UK Landfill Tax set too low to reduce waste
A House of Commons select committee report says that the Landfill Tax, introduced in 1996, was set at too low a level to change waste disposal patterns. The report supports the principle of environmental taxes, but identifies lessons to be learnt from the Landfill Tax.
The Environment, Transport and Regional Affairs select committee’s report highlights three areas of concern regarding the structure and operation of the Landfill tax. They are:
- The tax level was set too low to facilitate changes to waste disposal. The reports says that “the Government should decide whether the main aim is to make sure the polluter pays (in which case it will raise money but will not necessarily change behaviour) or to change behaviour (in which case a higher rate of tax may be required).
- The tax has had some negative impacts. These include an increase in fly-tipping. The report sees these impacts as largely unavoidable, but suggests that “when establishing future taxes, it will be necessary to provide funds to mitigate such consequences”.
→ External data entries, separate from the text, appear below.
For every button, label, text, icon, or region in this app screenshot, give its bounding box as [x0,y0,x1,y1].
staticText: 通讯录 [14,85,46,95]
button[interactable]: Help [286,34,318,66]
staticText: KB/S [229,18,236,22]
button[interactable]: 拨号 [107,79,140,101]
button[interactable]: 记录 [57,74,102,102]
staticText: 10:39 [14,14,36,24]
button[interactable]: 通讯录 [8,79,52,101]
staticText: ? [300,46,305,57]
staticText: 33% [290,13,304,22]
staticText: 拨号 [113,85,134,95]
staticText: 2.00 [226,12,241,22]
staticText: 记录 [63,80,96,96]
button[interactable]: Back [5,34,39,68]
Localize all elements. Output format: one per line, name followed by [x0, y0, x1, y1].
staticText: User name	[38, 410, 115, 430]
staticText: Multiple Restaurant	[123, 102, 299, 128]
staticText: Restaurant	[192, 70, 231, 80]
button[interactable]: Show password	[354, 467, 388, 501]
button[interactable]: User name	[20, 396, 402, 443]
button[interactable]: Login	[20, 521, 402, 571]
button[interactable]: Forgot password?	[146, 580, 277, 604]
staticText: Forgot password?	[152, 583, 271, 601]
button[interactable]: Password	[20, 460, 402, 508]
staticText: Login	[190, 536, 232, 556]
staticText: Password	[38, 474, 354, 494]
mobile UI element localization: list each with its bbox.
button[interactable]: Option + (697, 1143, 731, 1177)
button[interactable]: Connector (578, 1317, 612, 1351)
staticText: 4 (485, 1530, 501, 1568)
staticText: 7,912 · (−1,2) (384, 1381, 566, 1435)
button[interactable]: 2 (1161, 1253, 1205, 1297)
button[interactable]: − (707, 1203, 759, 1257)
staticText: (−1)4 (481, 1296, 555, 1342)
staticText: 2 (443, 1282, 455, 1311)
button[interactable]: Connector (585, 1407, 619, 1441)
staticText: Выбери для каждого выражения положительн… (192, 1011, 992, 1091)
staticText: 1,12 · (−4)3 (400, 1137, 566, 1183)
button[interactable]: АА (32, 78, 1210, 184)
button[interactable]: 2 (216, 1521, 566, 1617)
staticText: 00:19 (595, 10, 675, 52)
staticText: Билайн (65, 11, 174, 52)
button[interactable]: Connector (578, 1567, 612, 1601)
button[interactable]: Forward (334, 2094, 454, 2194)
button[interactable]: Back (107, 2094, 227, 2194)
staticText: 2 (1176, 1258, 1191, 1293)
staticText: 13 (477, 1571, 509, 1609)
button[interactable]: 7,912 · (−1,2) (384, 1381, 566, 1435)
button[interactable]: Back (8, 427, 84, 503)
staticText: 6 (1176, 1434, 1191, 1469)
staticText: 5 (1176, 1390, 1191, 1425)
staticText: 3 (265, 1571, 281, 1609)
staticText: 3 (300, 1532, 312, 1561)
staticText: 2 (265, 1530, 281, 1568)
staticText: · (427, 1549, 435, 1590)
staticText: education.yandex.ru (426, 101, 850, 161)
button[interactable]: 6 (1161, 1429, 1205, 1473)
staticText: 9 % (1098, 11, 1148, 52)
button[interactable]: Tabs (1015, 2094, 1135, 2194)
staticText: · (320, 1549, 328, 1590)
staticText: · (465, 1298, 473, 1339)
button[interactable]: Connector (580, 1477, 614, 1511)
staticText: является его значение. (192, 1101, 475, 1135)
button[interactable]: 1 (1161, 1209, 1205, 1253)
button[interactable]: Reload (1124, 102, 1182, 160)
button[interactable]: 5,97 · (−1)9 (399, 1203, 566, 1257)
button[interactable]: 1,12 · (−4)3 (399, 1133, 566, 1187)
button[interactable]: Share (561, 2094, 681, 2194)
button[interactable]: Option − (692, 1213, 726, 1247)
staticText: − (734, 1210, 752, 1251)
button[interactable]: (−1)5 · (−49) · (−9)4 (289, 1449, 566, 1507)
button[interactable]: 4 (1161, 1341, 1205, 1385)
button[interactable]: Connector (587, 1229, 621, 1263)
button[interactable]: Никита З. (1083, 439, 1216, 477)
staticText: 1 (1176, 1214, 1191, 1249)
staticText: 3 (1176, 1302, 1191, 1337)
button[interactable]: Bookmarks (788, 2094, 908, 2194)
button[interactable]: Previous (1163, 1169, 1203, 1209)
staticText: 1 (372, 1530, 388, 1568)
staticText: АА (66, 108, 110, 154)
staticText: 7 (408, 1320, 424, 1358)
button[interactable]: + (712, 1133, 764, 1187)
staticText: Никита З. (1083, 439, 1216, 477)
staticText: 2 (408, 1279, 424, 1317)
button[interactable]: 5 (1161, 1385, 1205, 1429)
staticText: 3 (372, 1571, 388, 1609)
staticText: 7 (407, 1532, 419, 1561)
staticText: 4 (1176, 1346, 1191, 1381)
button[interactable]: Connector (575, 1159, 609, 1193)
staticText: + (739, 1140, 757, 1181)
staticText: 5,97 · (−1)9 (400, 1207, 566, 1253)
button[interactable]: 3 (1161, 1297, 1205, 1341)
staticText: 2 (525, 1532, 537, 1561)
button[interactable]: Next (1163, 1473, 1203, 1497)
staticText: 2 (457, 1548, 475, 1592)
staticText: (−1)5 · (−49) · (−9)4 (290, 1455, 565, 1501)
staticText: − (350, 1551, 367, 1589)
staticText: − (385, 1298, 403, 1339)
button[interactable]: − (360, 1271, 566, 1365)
- The tax’s associated credit scheme, that releases 20% of the money generated for use on environmental projects, is too complicated. The complexity of the credit scheme has led to difficulty in monitoring the environmental quality of projects receiving funds.
The Landfill Tax is currently set at £10 per tonne. Gordon Brown’s 1999 Budget included a measure to increase the tax’s rate by £1 per tonne each year, until 2004. In 1997-1998, the Landfill Tax raised £361 million.